On pourra toujours comprendre – au sens intellectuel – qu’une municipalité de droite rechigne à taxer des propriétaires de résidences secondaires. Mais il est possible de défendre ses principes, ses choix, même lorsque les seconds se révèlent en contradiction avec les premiers, sans pour autant tomber dans ces abus de langage qui n’apportent guère à l’argumentation voire au contraire l’affaiblissent.

Car les mots ont un sens.

De la même manière qu’à force d’être “iniques” les décisions finissent par ne plus jamais l’être, à qualifier invariablement tout impôt de “confiscatoire” on perd de vue le véritable niveau de justice ou d’injustice fiscale.

Mais surtout, le monde actuel présente un visage assez dur comme cela, génère assez de situations de détresse en tout genre pour qu’on évite d’avoir recours à des mots inappropriés, qui ajoutent des rancœurs inutiles à celles déjà existantes.

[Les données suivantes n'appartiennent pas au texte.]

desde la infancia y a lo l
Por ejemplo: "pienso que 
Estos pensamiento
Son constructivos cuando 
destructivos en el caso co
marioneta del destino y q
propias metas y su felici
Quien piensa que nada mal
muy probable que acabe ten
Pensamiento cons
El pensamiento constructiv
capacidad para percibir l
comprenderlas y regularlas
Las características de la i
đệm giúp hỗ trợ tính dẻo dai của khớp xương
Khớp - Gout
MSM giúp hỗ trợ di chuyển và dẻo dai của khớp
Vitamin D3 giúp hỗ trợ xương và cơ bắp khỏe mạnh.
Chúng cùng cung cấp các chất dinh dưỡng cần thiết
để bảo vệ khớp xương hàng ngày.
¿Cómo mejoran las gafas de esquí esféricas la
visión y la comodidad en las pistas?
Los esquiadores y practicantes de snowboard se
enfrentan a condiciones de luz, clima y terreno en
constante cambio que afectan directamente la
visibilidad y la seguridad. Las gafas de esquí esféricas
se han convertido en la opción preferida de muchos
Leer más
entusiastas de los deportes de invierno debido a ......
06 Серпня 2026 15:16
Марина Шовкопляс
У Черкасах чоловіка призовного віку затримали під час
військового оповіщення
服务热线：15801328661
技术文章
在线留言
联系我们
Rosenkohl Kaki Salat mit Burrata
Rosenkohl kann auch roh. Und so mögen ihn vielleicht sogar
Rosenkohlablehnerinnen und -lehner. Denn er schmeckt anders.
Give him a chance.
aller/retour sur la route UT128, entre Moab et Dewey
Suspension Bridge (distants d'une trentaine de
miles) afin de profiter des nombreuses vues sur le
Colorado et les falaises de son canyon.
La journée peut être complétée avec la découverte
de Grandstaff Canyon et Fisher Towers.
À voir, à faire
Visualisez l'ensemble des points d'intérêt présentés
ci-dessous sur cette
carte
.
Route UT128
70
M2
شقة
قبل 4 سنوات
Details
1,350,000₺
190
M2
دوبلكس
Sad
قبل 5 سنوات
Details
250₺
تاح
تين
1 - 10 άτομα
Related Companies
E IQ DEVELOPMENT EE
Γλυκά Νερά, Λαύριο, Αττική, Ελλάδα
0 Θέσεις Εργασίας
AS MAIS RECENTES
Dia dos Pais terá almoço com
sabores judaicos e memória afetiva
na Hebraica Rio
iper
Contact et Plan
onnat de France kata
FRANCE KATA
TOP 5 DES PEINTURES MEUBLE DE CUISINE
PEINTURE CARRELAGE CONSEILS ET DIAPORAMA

À mon sens, si une chose peut être considérée comme confisquée ici, c’est bien le logement lui-même. Jamais un taux d’imposition de résidences de villégiature, qui sont des biens superflus, ne pourra être jugé confiscatoire tant qu’on ne sera pas parvenu à loger convenablement tout le monde, ce qui est une nécessité vitale.

Et si tant est que certains puissent se braquer malgré tout sur cet adjectif, en ce qui me concerne le choix sera toujours clair : à tout prendre, je préfèrerai toujours une taxe confiscatoire à des logements confisqués.